Note 7. Fair Value Accounting

 

Fair Value Measurements — The Company's valuation techniques are based upon observable and unobservable inputs. Observable inputs reflect market data obtained from independent sources, while unobservable inputs reflect the Company's market assumptions. These two types of inputs create the following fair value hierarchy:

 

Level 1 - Valuations based on quoted prices in active markets for identical assets and liabilities.

Level 2 - Valuations based on observable inputs in active markets for similar assets and liabilities, other than Level 1 prices, such as quoted interest or currency exchange rates, for substantially the full term of the asset or liability.

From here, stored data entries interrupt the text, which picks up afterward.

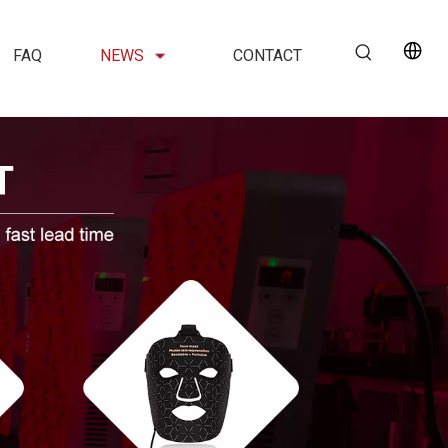
FAQ
NEWS
CONTACT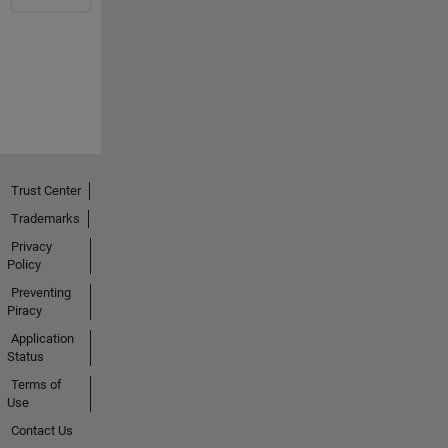
Trust Center
Trademarks
Privacy
Policy
Preventing
Piracy
Application
Status
Terms of
Use
Contact Us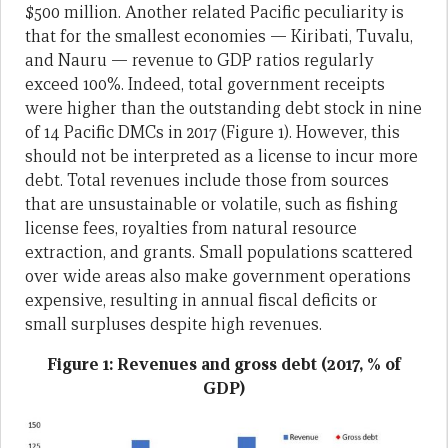
$500 million. Another related Pacific peculiarity is
that for the smallest economies — Kiribati, Tuvalu,
and Nauru — revenue to GDP ratios regularly
exceed 100%. Indeed, total government receipts
were higher than the outstanding debt stock in nine
of 14 Pacific DMCs in 2017 (Figure 1). However, this
should not be interpreted as a license to incur more
debt. Total revenues include those from sources
that are unsustainable or volatile, such as fishing
license fees, royalties from natural resource
extraction, and grants. Small populations scattered
over wide areas also make government operations
expensive, resulting in annual fiscal deficits or
small surpluses despite high revenues.
Figure 1: Revenues and gross debt (2017, % of
GDP)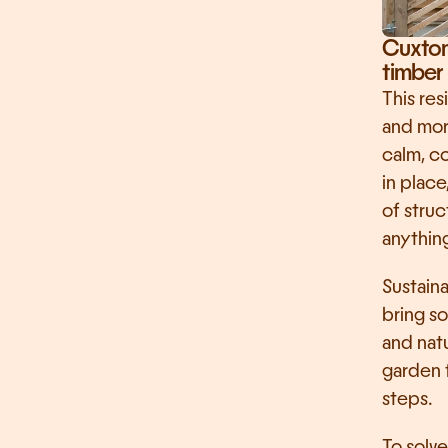
Cuxton 
timber 
This res
and more
calm, co
in place
of stru
anythin
Sustaina
bring so
and natu
garden f
steps.
To solve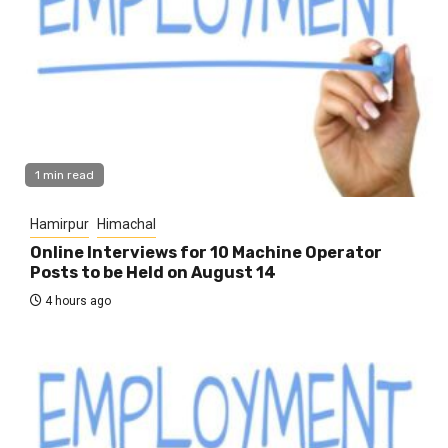
1 min read
Hamirpur
Himachal
Online Interviews for 10 Machine Operator
Posts to be Held on August 14
4 hours ago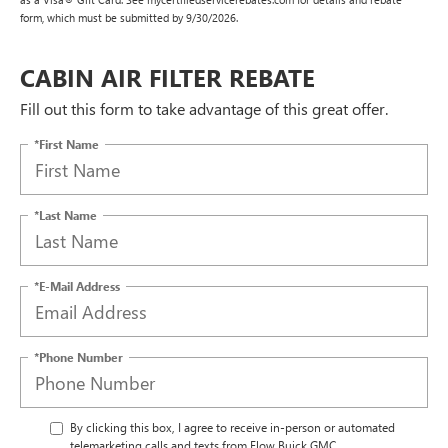
form, which must be submitted by 9/30/2026.
CABIN AIR FILTER REBATE
Fill out this form to take advantage of this great offer.
*First Name
*Last Name
*E-Mail Address
*Phone Number
By clicking this box, I agree to receive in-person or automated
telemarketing calls and texts from Flow Buick GMC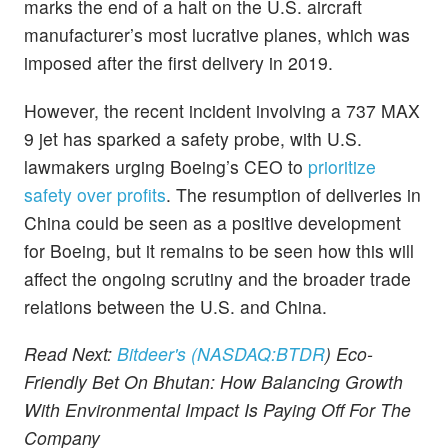
marks the end of a halt on the U.S. aircraft
manufacturer’s most lucrative planes, which was
imposed after the first delivery in 2019.
However, the recent incident involving a 737 MAX
9 jet has sparked a safety probe, with U.S.
lawmakers urging Boeing’s CEO to
prioritize
safety over profits
. The resumption of deliveries in
China could be seen as a positive development
for Boeing, but it remains to be seen how this will
affect the ongoing scrutiny and the broader trade
relations between the U.S. and China.
Read Next:
Bitdeer's (NASDAQ:
BTDR
) Eco-
Friendly Bet On Bhutan: How Balancing Growth
With Environmental Impact Is Paying Off For The
Company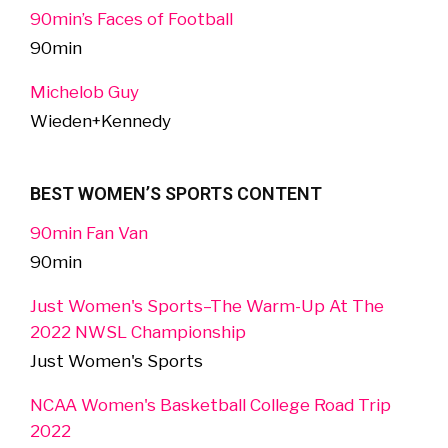
90min’s Faces of Football
90min
Michelob Guy
Wieden+Kennedy
BEST WOMEN’S SPORTS CONTENT
90min Fan Van
90min
Just Women's Sports–The Warm-Up At The
2022 NWSL Championship
Just Women's Sports
NCAA Women's Basketball College Road Trip
2022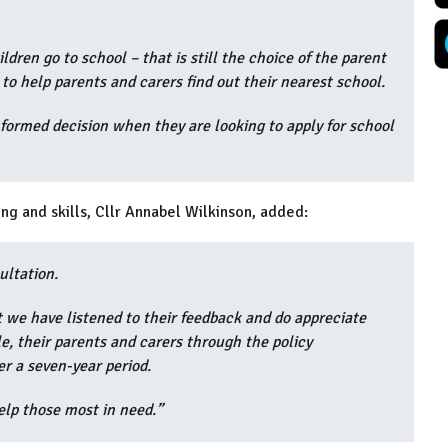
dren go to school – that is still the choice of the parent
 to help parents and carers find out their nearest school.
nformed decision when they are looking to apply for school
ng and skills, Cllr Annabel Wilkinson, added:
ultation.
 we have listened to their feedback and do appreciate
e, their parents and carers through the policy
r a seven-year period.
help those most in need.”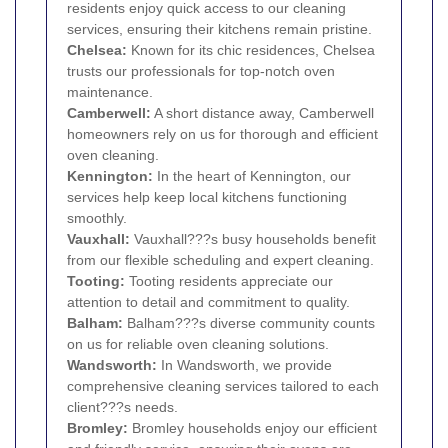
residents enjoy quick access to our cleaning
services, ensuring their kitchens remain pristine.
Chelsea
:
Known for its chic residences, Chelsea
trusts our professionals for top-notch oven
maintenance.
Camberwell
:
A short distance away, Camberwell
homeowners rely on us for thorough and efficient
oven cleaning.
Kennington
:
In the heart of Kennington, our
services help keep local kitchens functioning
smoothly.
Vauxhall
:
Vauxhall???s busy households benefit
from our flexible scheduling and expert cleaning.
Tooting
:
Tooting residents appreciate our
attention to detail and commitment to quality.
Balham
:
Balham???s diverse community counts
on us for reliable oven cleaning solutions.
Wandsworth
:
In Wandsworth, we provide
comprehensive cleaning services tailored to each
client???s needs.
Bromley
:
Bromley households enjoy our efficient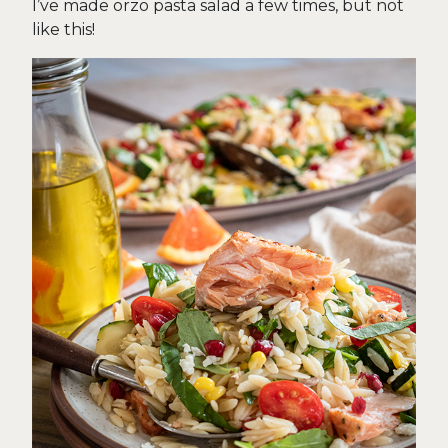
I’ve made orzo pasta salad a few times, but not
like this!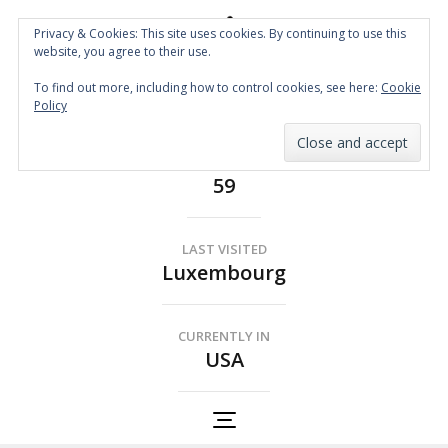
Privacy & Cookies: This site uses cookies. By continuing to use this
website, you agree to their use.
Spin the Globe
To find out more, including how to control cookies, see here:
Cookie
Wheelchair Accessible Travel
Policy
COUNTRIES
59
LAST VISITED
Luxembourg
CURRENTLY IN
USA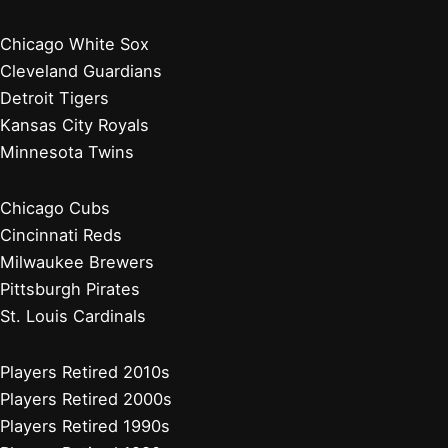
Chicago White Sox
Cleveland Guardians
Detroit Tigers
Kansas City Royals
Minnesota Twins
Chicago Cubs
Cincinnati Reds
Milwaukee Brewers
Pittsburgh Pirates
St. Louis Cardinals
Players Retired 2010s
Players Retired 2000s
Players Retired 1990s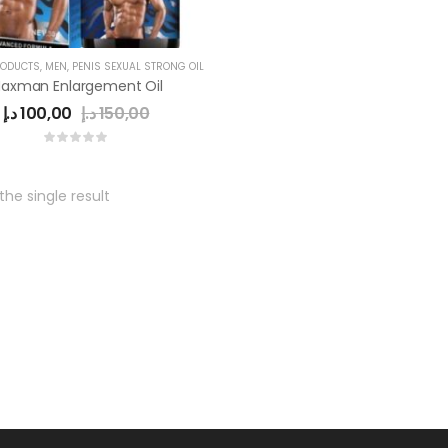
RODUCTS
,
MEN
,
PENIS SEXUAL STRONG OIL
axman Enlargement Oil
د.إ
100,00
د.إ
150,00
he single result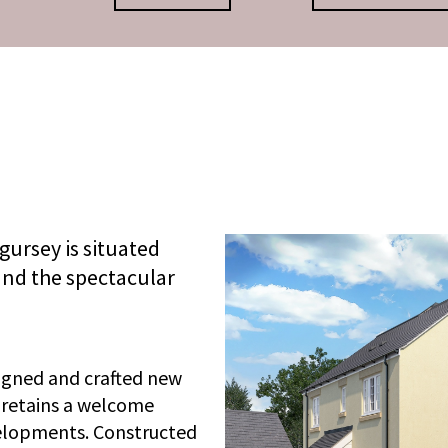
gursey is situated
nd the spectacular
igned and crafted new
 retains a welcome
velopments. Constructed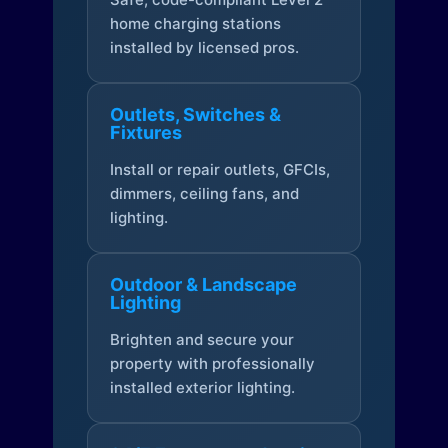
home charging stations
installed by licensed pros.
Outlets, Switches &
Fixtures
Install or repair outlets, GFCIs,
dimmers, ceiling fans, and
lighting.
Outdoor & Landscape
Lighting
Brighten and secure your
property with professionally
installed exterior lighting.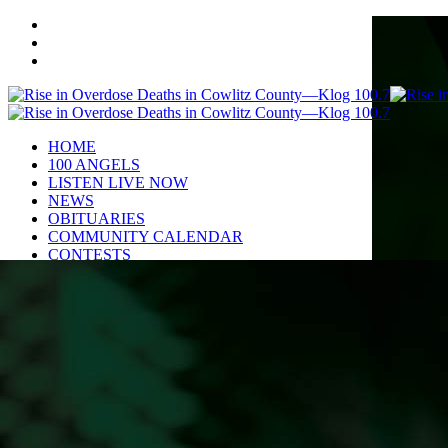
HOME
100 ANGELS
LISTEN LIVE NOW
NEWS
OBITUARIES
COMMUNITY CALENDAR
CONTESTS
Enter to Win a Beautiful Bouquet
Nominate Teacher of the Month
Contest Rules
BIRTHDAYS
ADVERTISE
CONTACT
PUBLIC FILE
EEO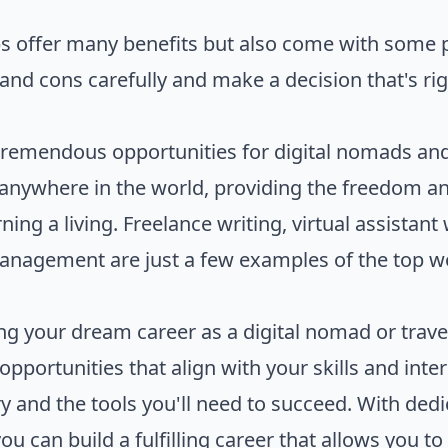
s offer many benefits but also come with some p
nd cons carefully and make a decision that's righ
remendous opportunities for digital nomads and 
anywhere in the world, providing the freedom and
ning a living. Freelance writing, virtual assistant
management are just a few examples of the top 
ing your dream career as a digital nomad or travel
opportunities that align with your skills and inte
y and the tools you'll need to succeed. With dedi
 can build a fulfilling career that allows you to 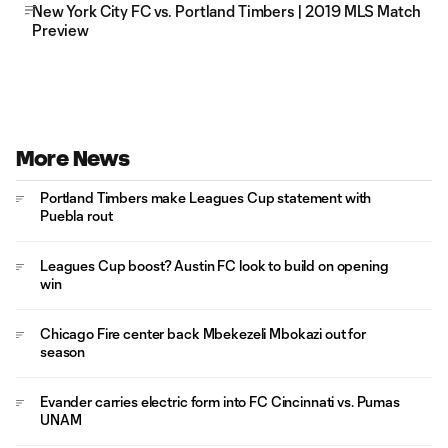
New York City FC vs. Portland Timbers | 2019 MLS Match
Preview
More News
Portland Timbers make Leagues Cup statement with
Puebla rout
Leagues Cup boost? Austin FC look to build on opening
win
Chicago Fire center back Mbekezeli Mbokazi out for
season
Evander carries electric form into FC Cincinnati vs. Pumas
UNAM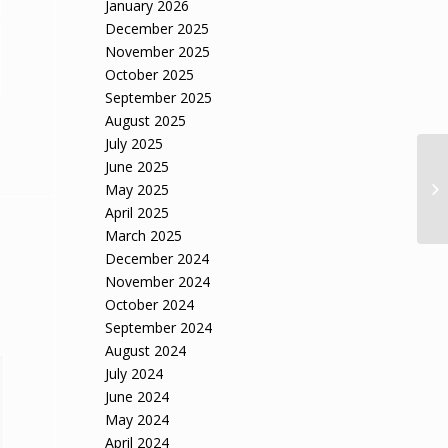
January 2026
December 2025
November 2025
October 2025
September 2025
August 2025
July 2025
June 2025
May 2025
April 2025
March 2025
December 2024
November 2024
October 2024
September 2024
August 2024
July 2024
June 2024
May 2024
April 2024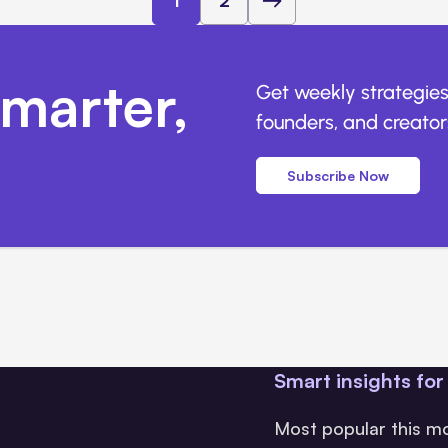
1
2
marter,
Get weekly strategies
founders, and creators
Subscribe Now
Smart insights for
Most popular this m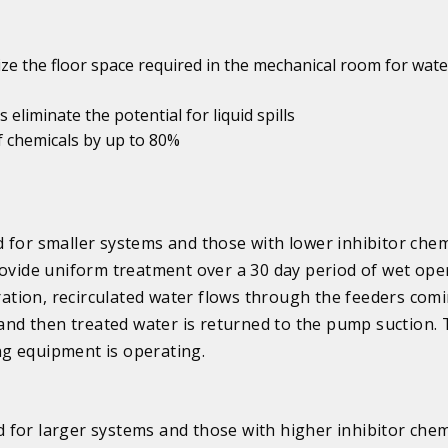
ize the floor space required in the mechanical room for wate
 eliminate the potential for liquid spills
f chemicals by up to 80%
 for smaller systems and those with lower inhibitor chem
rovide uniform treatment over a 30 day period of wet ope
tion, recirculated water flows through the feeders comi
 and then treated water is returned to the pump suction. 
g equipment is operating.
 for larger systems and those with higher inhibitor chem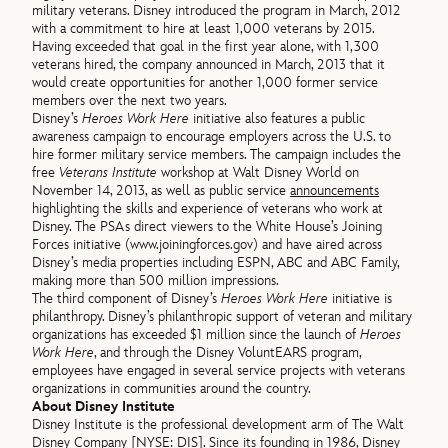
military veterans. Disney introduced the program in March, 2012
with a commitment to hire at least 1,000 veterans by 2015.
Having exceeded that goal in the first year alone, with 1,300
veterans hired, the company announced in March, 2013 that it
would create opportunities for another 1,000 former service
members over the next two years.
Disney’s
Heroes Work Here
initiative also features a public
awareness campaign to encourage employers across the U.S. to
hire former military service members. The campaign includes the
free
Veterans Institute
workshop at Walt Disney World on
November 14, 2013, as well as public service
announcements
highlighting the skills and experience of veterans who work at
Disney. The PSAs direct viewers to the White House’s Joining
Forces initiative (www.joiningforces.gov) and have aired across
Disney’s media properties including ESPN, ABC and ABC Family,
making more than 500 million impressions.
The third component of Disney’s
Heroes Work Here
initiative is
philanthropy. Disney’s philanthropic support of veteran and military
organizations has exceeded $1 million since the launch of
Heroes
Work Here
, and through the Disney VoluntEARS program,
employees have engaged in several service projects with veterans
organizations in communities around the country.
About Disney Institute
Disney Institute is the professional development arm of The Walt
Disney Company [NYSE: DIS]. Since its founding in 1986, Disney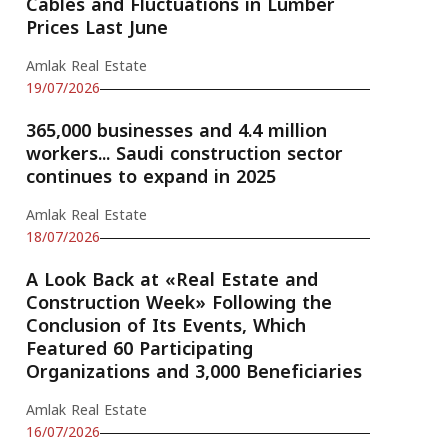
Cables and Fluctuations in Lumber
Prices Last June
Amlak Real Estate
19/07/2026
365,000 businesses and 4.4 million
workers... Saudi construction sector
continues to expand in 2025
Amlak Real Estate
18/07/2026
A Look Back at «Real Estate and
Construction Week» Following the
Conclusion of Its Events, Which
Featured 60 Participating
Organizations and 3,000 Beneficiaries
Amlak Real Estate
16/07/2026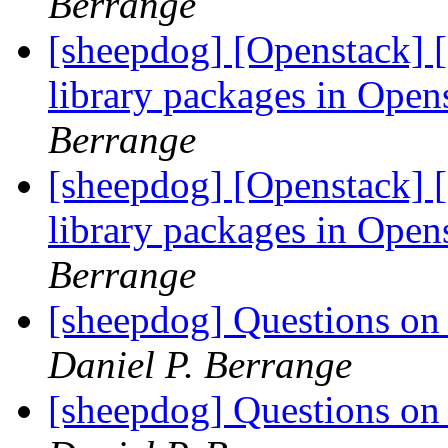
Berrange
[sheepdog] [Openstack] [
library packages in Ope
Berrange
[sheepdog] [Openstack] [
library packages in Ope
Berrange
[sheepdog] Questions on t
Daniel P. Berrange
[sheepdog] Questions on t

Level 3 - Valuations based on significant unobservable inputs that are supported by little or no market activity, such as discounted cash flow methodologies based on internal cash flow forecasts.

 

 

 

The following table provides the estimated fair value of financial instruments and presents amounts that have been determined using available market information and appropriate valuation methodologies. However, considerable judgment is required to interpret market data to develop the estimates of fair value. Accordingly, the estimates presented herein are not necessarily indicative of the amounts that could be realized in a current market exchange. The use of different market assumptions or estimation methodologies could have a material impact on the estimated fair value amounts. The fair value of short-term financial assets and liabilities, such as service fees receivable, notes receivable, and accounts payable and accrued expenses are not included in the following table as their carrying value approximates their fair value.

 

The estimated fair values of the Company's financial instruments are (in thousands):

 

  

September 30, 2021 (unaudited)

  

December 31, 2020

 
  

Carrying Value

  

Fair Value

  

Carrying Value

  

Fair Value

 

Financial liabilities:

                

2017 Notes (Level 3)

 $92,651  $13,632  $90,115  $11,365 

 

The 2017 Notes in the table above are not measured at fair value in the condensed consolidated balance sheets but are required to be disclosed at fair value. The fair value of the 2017 Notes has been estimated using Level 3 methodologies, based on significant unobservable inputs that are supported by little or no market activity, such as discounted cash flow calculations based on internal cash flow forecasts. No assets or liabilities have been transferred between levels during any period presented. The fair value is estimated by discounting future projected cash flows using a discount rate commensurate with the risks involved. The interest rate on the senior notes is 1% per annum from April 1, 2019 through December 31, 2023; 2% per annum from January 1, 2024 through December 31, 2028; and 10% per annum from January 1, 2029 through the maturity date in March 2033. 

 

Prior to the Company's acquisition of HCS in 2017, the Company originated, purchased, securitized, sold, invested in and serviced residential nonconforming mortgage loans and mortgage securities. During 2018, the Company sold all but 33 non-performing mortgage securities. The Company retains clean-up call rights associated with prior servicing activities, and has determined these clean-up call rights have nofair value as of  September 30, 2021 and December 31, 2020.